Several weeks ago, performance was terrible. Something had to be done. Pages were taking minutes to load. And yet.. our CPU and RAM utilization was average at best – they hovered between their normal ranges of 20-40%. No peaks/spikes/valleys or anything. 10 cores and 16GB of RAM – yet no visible load. What gives? Doing some research on the Octopus Deploy documentation site, I stumbled onto this gem: Switch from single-threaded workstation GC to concurrent server GC. The article mentions this as a solution if you’re running into server crashes (which we weren’t) but the single-threading title caught my eye. On our server, 8 of the 10 cores were slacking off compared to the two cores that were doing all the work. Hmmmmm. How’d I miss this?
As the directions indicate: in the Octopus.Server.exe.config file, find the <runtime> tag. If the gcConncurrent tag is there with the enabled attribute set to false, you’re running in Workstation Garbage Collection (single-threaded) mode.
<gcConcurrent enabled="false" />
My jaw dropped. My inner monologue went something like this:
“Oh… my.. gaaaaaaawd. You must be kidding me. Why the hell didn’t I think to look here?”
After a ten to fifteen seconds of disbelief I changed the tag to <gcServer> and set the enabled attribute to “true”.
<gcServer enabled="true" />
Over ten months of running a huge Octopus Server VM in single-threaded Concurrent Workstation Garbage Collection mode. Deskpalm.

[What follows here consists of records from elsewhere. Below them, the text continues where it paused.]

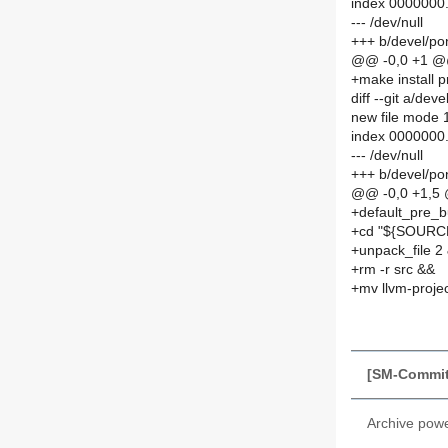
index 0000000
--- /dev/null
+++ b/devel/p
@@ -0,0 +1 
+make install 
diff --git a/d
new file mode
index 0000000
--- /dev/null
+++ b/devel/p
@@ -0,0 +1,5
+default_pre_b
+cd "${SOURCE
+unpack_file 2
+rm -r src &&
+mv llvm-proje
[SM-Commit
Archive pow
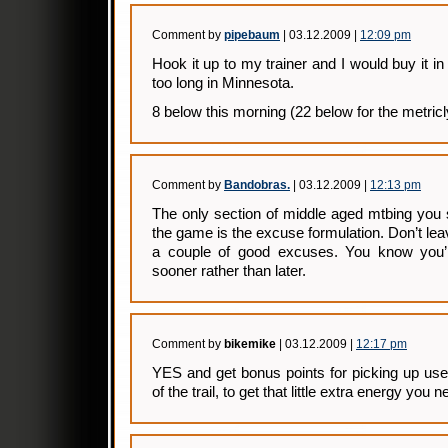
Comment by
pipebaum
| 03.12.2009 |
12:09 pm
Hook it up to my trainer and I would buy it i
too long in Minnesota.
8 below this morning (22 below for the metricl
Comment by
Bandobras.
| 03.12.2009 |
12:13 pm
The only section of middle aged mtbing you 
the game is the excuse formulation. Don’t lea
a couple of good excuses. You know you’
sooner rather than later.
Comment by
bikemike
| 03.12.2009 |
12:17 pm
YES and get bonus points for picking up use
of the trail, to get that little extra energy you n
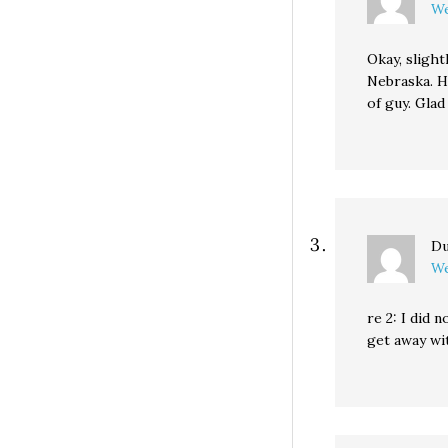
We
Okay, slight
Nebraska. He
of guy. Glad
Du
We
re 2: I did 
get away wi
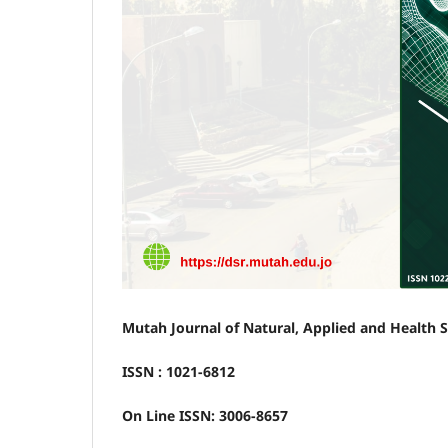
Mutah Journal of Natural, Applied and Health 
ISSN : 1021-6812
On Line ISSN: 3006-8657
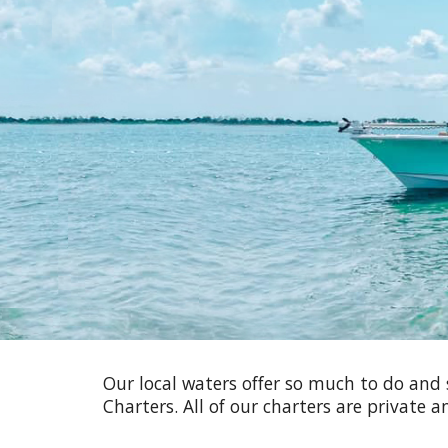
Sk
Our local waters offer so much to do and 
Charters. All of our charters are private 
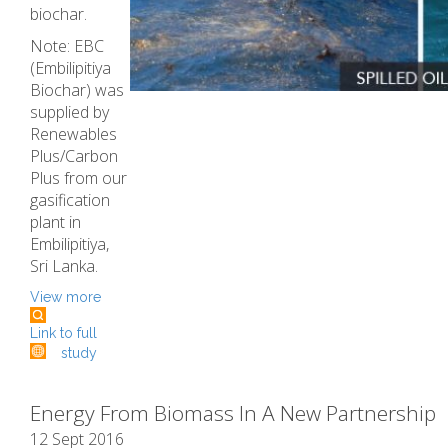
biochar.
Note: EBC
(Embilipitiya
Biochar) was
supplied by
Renewables
Plus/Carbon
Plus from our
gasification
plant in
Embilipitiya,
Sri Lanka.
View more
Link to full
study
Energy From Biomass In A New Partnership
12 Sept 2016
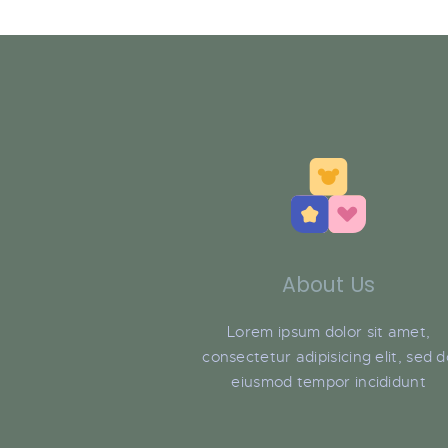
About Us
Lorem ipsum dolor sit amet,
consectetur adipisicing elit, sed 
eiusmod tempor incididunt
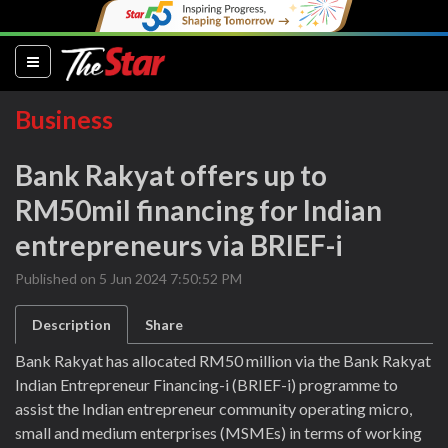
(current)
Business
Bank Rakyat offers up to
RM50mil financing for Indian
entrepreneurs via BRIEF-i
Published on 5 Jun 2024 7:50:52 PM
Description
Share
Bank Rakyat has allocated RM50 million via the Bank Rakyat
Indian Entrepreneur Financing-i (BRIEF-i) programme to
assist the Indian entrepreneur community operating micro,
small and medium enterprises (MSMEs) in terms of working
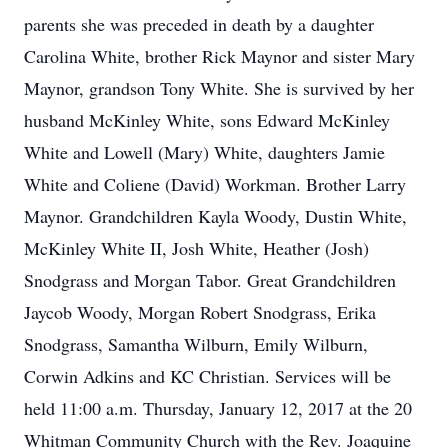
parents she was preceded in death by a daughter
Carolina White, brother Rick Maynor and sister Mary
Maynor, grandson Tony White. She is survived by her
husband McKinley White, sons Edward McKinley
White and Lowell (Mary) White, daughters Jamie
White and Coliene (David) Workman. Brother Larry
Maynor. Grandchildren Kayla Woody, Dustin White,
McKinley White II, Josh White, Heather (Josh)
Snodgrass and Morgan Tabor. Great Grandchildren
Jaycob Woody, Morgan Robert Snodgrass, Erika
Snodgrass, Samantha Wilburn, Emily Wilburn,
Corwin Adkins and KC Christian. Services will be
held 11:00 a.m. Thursday, January 12, 2017 at the 20
Whitman Community Church with the Rev. Joaquine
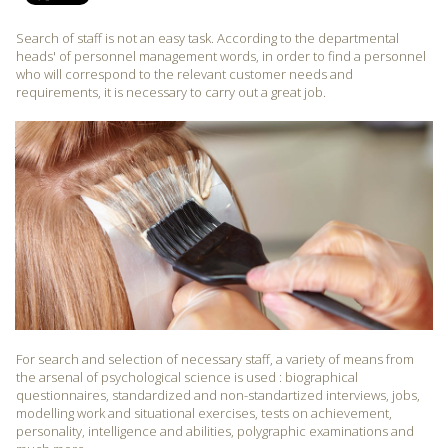
Search of staff is not an easy task. According to the departmental
heads' of personnel management words, in order to find a personnel
who will correspond to the relevant customer needs and
requirements, it is necessary to carry out a great job.
For search and selection of necessary staff, a variety of means from
the arsenal of psychological science is used : biographical
questionnaires, standardized and non-standartized interviews, jobs,
modelling work and situational exercises, tests on achievement,
personality, intelligence and abilities, polygraphic examinations and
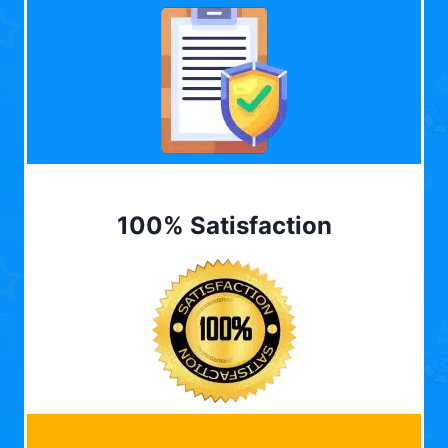
100% Satisfaction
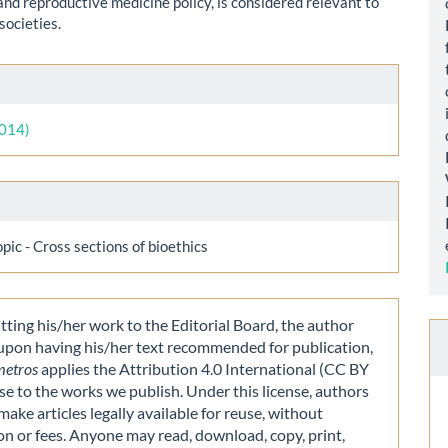
and reproductive medicine policy, is considered relevant to
societies.
le
ls
2014)
opic - Cross sections of bioethics
ting his/her work to the Editorial Board, the author
 upon having his/her text recommended for publication,
metros
applies the Attribution 4.0 International (CC BY
nse to the works we publish. Under this license, authors
make articles legally available for reuse, without
on or fees. Anyone may read, download, copy, print,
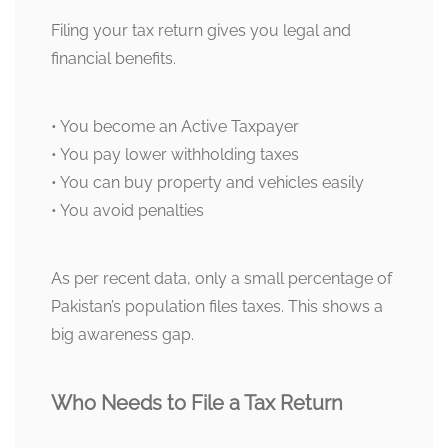
Filing your tax return gives you legal and
financial benefits.
• You become an Active Taxpayer
• You pay lower withholding taxes
• You can buy property and vehicles easily
• You avoid penalties
As per recent data, only a small percentage of
Pakistan’s population files taxes. This shows a
big awareness gap.
Who Needs to File a Tax Return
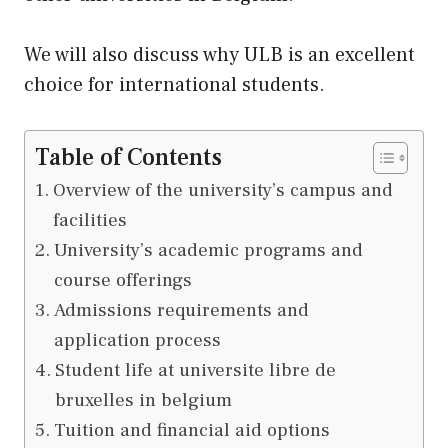
We will also discuss why ULB is an excellent
choice for international students.
Table of Contents
Overview of the university’s campus and
facilities
University’s academic programs and
course offerings
Admissions requirements and
application process
Student life at universite libre de
bruxelles in belgium
Tuition and financial aid options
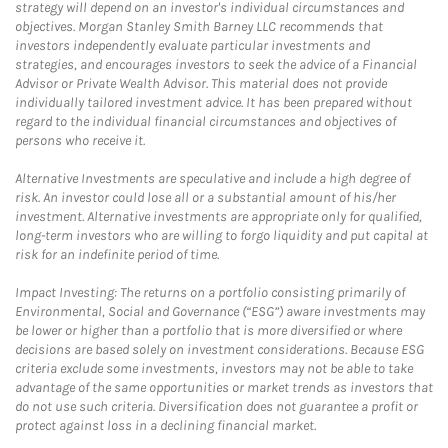
strategy will depend on an investor's individual circumstances and
objectives. Morgan Stanley Smith Barney LLC recommends that
investors independently evaluate particular investments and
strategies, and encourages investors to seek the advice of a Financial
Advisor or Private Wealth Advisor. This material does not provide
individually tailored investment advice. It has been prepared without
regard to the individual financial circumstances and objectives of
persons who receive it.
Alternative Investments are speculative and include a high degree of
risk. An investor could lose all or a substantial amount of his/her
investment. Alternative investments are appropriate only for qualified,
long-term investors who are willing to forgo liquidity and put capital at
risk for an indefinite period of time.
Impact Investing: The returns on a portfolio consisting primarily of
Environmental, Social and Governance (“ESG”) aware investments may
be lower or higher than a portfolio that is more diversified or where
decisions are based solely on investment considerations. Because ESG
criteria exclude some investments, investors may not be able to take
advantage of the same opportunities or market trends as investors that
do not use such criteria. Diversification does not guarantee a profit or
protect against loss in a declining financial market.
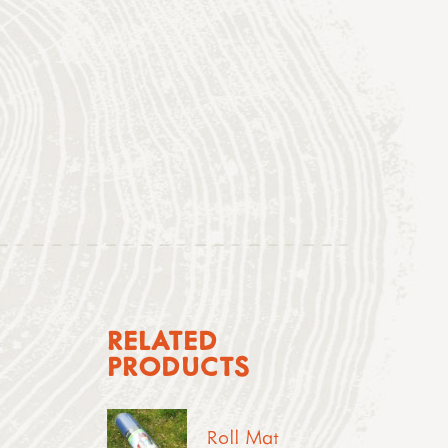
RELATED
PRODUCTS
Roll Mat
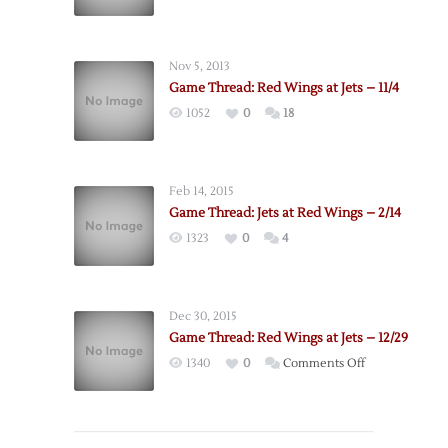
Nov 5, 2013
Game Thread: Red Wings at Jets – 11/4
1052
0
18
Feb 14, 2015
Game Thread: Jets at Red Wings – 2/14
1323
0
4
Dec 30, 2015
Game Thread: Red Wings at Jets – 12/29
on
1340
0
Comments Off
Game
Thread:
Red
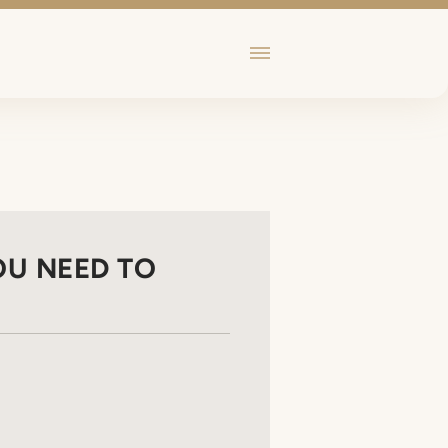
OU NEED TO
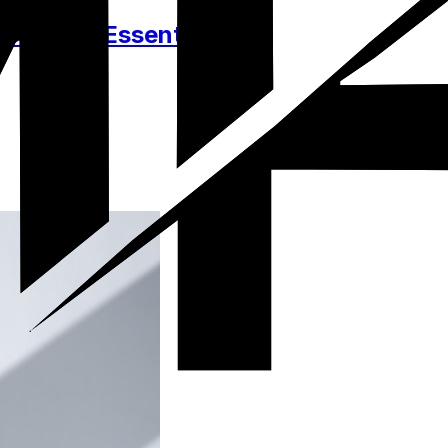
ssories, Essentials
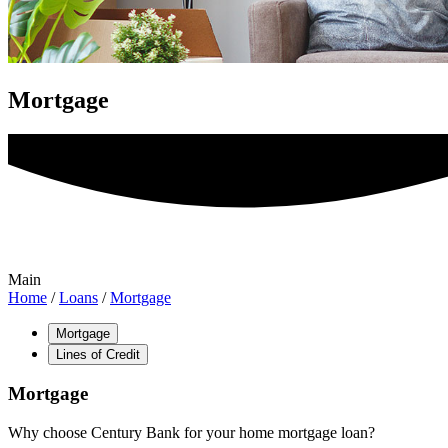
Mortgage
Main
Home
/
Loans
/
Mortgage
Mortgage
Lines of Credit
Mortgage
Why choose Century Bank for your home mortgage loan?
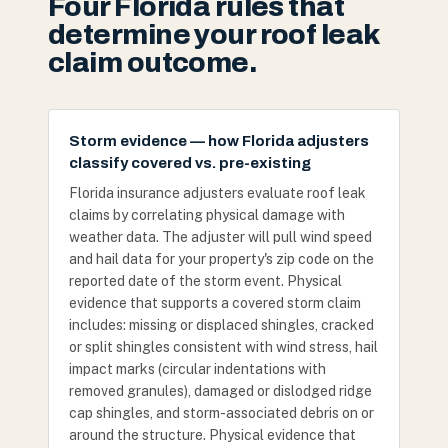
Four Florida rules that
determine your roof leak
claim outcome.
Storm evidence — how Florida adjusters
classify covered vs. pre-existing
Florida insurance adjusters evaluate roof leak
claims by correlating physical damage with
weather data. The adjuster will pull wind speed
and hail data for your property's zip code on the
reported date of the storm event. Physical
evidence that supports a covered storm claim
includes: missing or displaced shingles, cracked
or split shingles consistent with wind stress, hail
impact marks (circular indentations with
removed granules), damaged or dislodged ridge
cap shingles, and storm-associated debris on or
around the structure. Physical evidence that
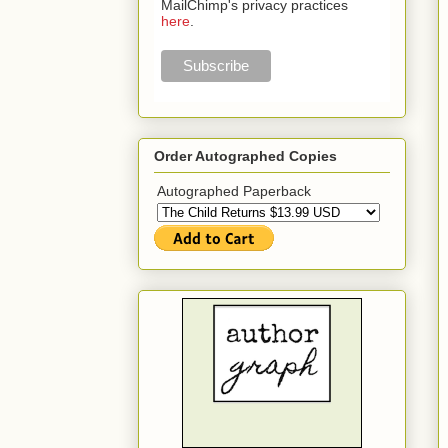
MailChimp's privacy practices
here
.
Order Autographed Copies
Autographed Paperback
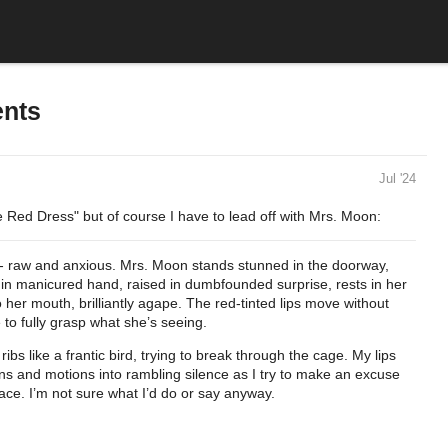
ents
Jul '24
e Red Dress" but of course I have to lead off with Mrs. Moon:
ire - raw and anxious. Mrs. Moon stands stunned in the doorway,
in manicured hand, raised in dumbfounded surprise, rests in her
 her mouth, brilliantly agape. The red-tinted lips move without
 to fully grasp what she’s seeing.
ibs like a frantic bird, trying to break through the cage. My lips
ns and motions into rambling silence as I try to make an excuse
lace. I’m not sure what I’d do or say anyway.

I decided to do a little research and Chris Lyon’s blog post: Server, Workstation and Concurrent GC. His post is pretty dated (2004) but the explanation is really good (and I don’t know if anything has drastically changed since then):
Server GC is only available on multi-proc machines. It creates one GC heap (and thus one GC thread) for each processor, which are collected in parallel. This GC mode maximizes throughput (number of requests per second) and shows good scalability (performance really shines with 4 or more processors).
Workstation is the default GC mode. On a single-proc machine, it’s the only option.
Concurrent GC is used in Workstation mode on a multi-proc machine. It performs full collections (generation 2) concurrently with the running program, minimizing the pause time. This mode is particularly useful for applications with graphical user interfaces or applications where responsiveness is essential.
I’ve heard of garbage collection modes before but I never worked with it first-hand in C# or as an application user. That said, once we changed to Server GC and restarted the service, Octopus Deploy’s UI response time improved tremendously. I don’t have official HTTP Watch sessions saved or any kind of coded UI response tests or metrics to measure, but even from my day-to-day usage, the UI response time is far better than it was in Concurrent Workstation GC mode. I’m going to revisit garbage collection modes in the near future, but this is a really simple fix if your situation calls for better performance (and you have the resources to take the hit).
Now, hopefully, if you’re running a relatively large Octopus Deploy server, this may be of some help in terms of UI performance. Make sure to check that Octopus.Server.exe.config for the garbage collection mode. That said, 3.0 (when it arrives) will most certainly change the landscape of Octopus performance tuning. With SQL Server back-ends and Octopus Application Servers and Load balancers, GC mode will still be important, but there will be other factors into scaling Octopus Deploy for the enterprise from 3.0 onward.